6 Ways to Measure Integrated Marketing

measure integrated marketingHow do you really measure integrated marketing? It’s an incredibly challenging aspect of integrated marketing for many different reasons. While multi-channel marketing campaigns typically measure the performance of each channel toward the end goals, integrated marketing requires that you measure how well the different channels or components are working together. Synergy between the different channels can create some powerful boosts to results, but it’s a bit of a murky area when it comes to measuring the integration efforts themselves.

Before we get into how to measure integrated marketing, let’s review some basic components of an integrated marketing campaign. Remember that a truly integrated campaign has:

To measure integrated marketing efforts, you not only have to measure against objectives, you have to measure iteratively as the campaign progresses. This helps you adjust and refine linked tactics, making them more powerful as you move forward. Once again, the strategies never change – that’s what keeps you focused on the end goal.

Here are six ways to measure integrated marketing efforts throughout the course of your next project that you should incorporate into your weekly routine:

  • Landing Page Performance – Integrated marketing requires that no matter the task,  you always have a destination above and beyond just a website. A landing page in our lexicon means whatever online destination you may be targeting. That can be anything from an actual landing page for a promotion, for example, to the LinkedIn profile of a CEO. Whatever it is, you need to measure not only the conversions to that page, but  the overall traffic on that page. Integration is a bit like boats rising with the tide. You’re not always sure where the boost is coming from, so you want to continually look at the performance of the destination site. And by continually, I mean at least weekly and sometimes daily. For really intense campaigns, like event promotion for example, I might look on an hourly basis. Whatever you do, you want to build a correlation between your linked tactics and the activity on your destination.
  • Referral Traffic – You need to do a deep dive into the referral traffic on your target website using Google Analytics. This is where you can learn a lot about how well your linked tactics are working. I was able to identify some incredibly strong gains from – surprisingly – using Pinterest for my B2B clients because I kept an eye on referral traffic. You can look at the landing page, but also look at the overall referral traffic for your site. You may find that referrals increase from a particular channel or social media network after you’ve increased activity from other channels. This is not uncommon, and it’s a very good sign that you’re achieving integration.
  • Unplanned Messages – I look for unplanned messages on a regular basis throughout all the social media networks I’m working in. Unplanned messages are those messages that reiterate your key messages, but are not placed specifically by your campaign components. Gary Vaynerchuk coined the phrase “Crush It” in his popular book. Every time you hear someone say they’re “crushing it” they’re repeating an unplanned message from Vaynerchuk’s work. Strong integration results in familiarity across channels. Familiarity leads to adoption, and unplanned messages are a sign that you’re succeeding.
  • Email Engagement – Email is still a core component, if not the backbone,  of most integrated marketing campaigns. Your email click through rates (CTR’s) and other measurements should be rising steadily as you build integration within your campaigns. Even if the emails are not specifically related to your campaign, ask to see those stats anyway. Once again, if you’re doing things well then people should become more familiar with your brand, product or service overall. And that means they should be paying more attention to your emails.
  • Keyword/Phrase Performance – If you don’t know how to measure the performance of particular keywords, learn. You want your content, whether it’s a press release, blog posts, or some kind of native advertising, to be performing well and steadily improving. If you don’t know the keywords or phrases you’re optimizing for, go back to the drawing board as this is a key component of an integrated marketing campaign.
  • Social Media Insights – Your social media insights should be rising steadily in most areas. This means engagement, fans/follower counts, CTR’s and the like. Some of these will depend on your brand or product, but you’ll find when integration is going well, these statistics continue to rise no matter what the environment or season.

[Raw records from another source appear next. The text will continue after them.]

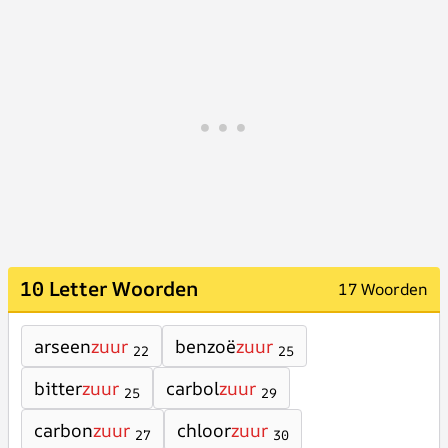
10 Letter Woorden
17 Woorden
arseen
zuur
benzoë
zuur
22
25
bitter
zuur
carbol
zuur
25
29
carbon
zuur
chloor
zuur
27
30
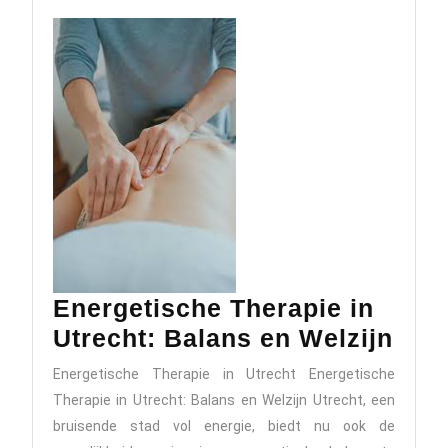
Energetische Therapie in
Ene
Utrecht: Balans en Welzijn
Ther
Energetische Therapie in Utrecht Energetische
in
Therapie in Utrecht: Balans en Welzijn Utrecht, een
Utre
bruisende stad vol energie, biedt nu ook de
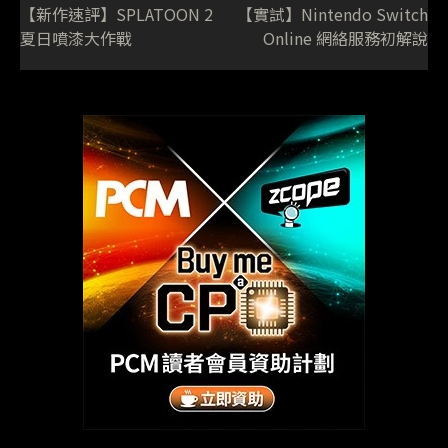
【新作速評】SPLATOON 2
【實試】Nintendo Switch
夏日噴漆大作戰
Online 網絡服務初解說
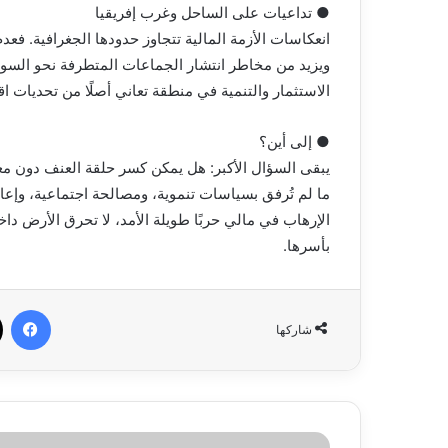
● تداعيات على الساحل وغرب إفريقيا
انعكاسات الأزمة المالية تتجاوز حدودها الجغرافية. فع
ويزيد من مخاطر انتشار الجماعات المتطرفة نحو السوا
الاستثمار والتنمية في منطقة تعاني أصلًا من تحديات اق
● إلى أين؟
يبقى السؤال الأكبر: هل يمكن كسر حلقة العنف دون معال
ما لم تُرفق بسياسات تنموية، ومصالحة اجتماعية، وإعاد
الإرهاب في مالي حربًا طويلة الأمد، لا تحرق الأرض دا
بأسرها.
في
شاركها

For the most part, there isn’t a great integrated marketing dashboard that combines all of these things in one. Hubspot and Marketo are the closest that I’ve seen, but to measure integrated marketing correctly still requires some manual work. But if you budget the time each week, and create a strong process for pulling the data, even if it’s just a spreadsheet, it should really help. Remember, you want to combine linked tactics and continually work in that arena to see how you can impact these measurements. The characteristics of your brand will determine how much of an impact is created from the combinations of different tactics across different channels.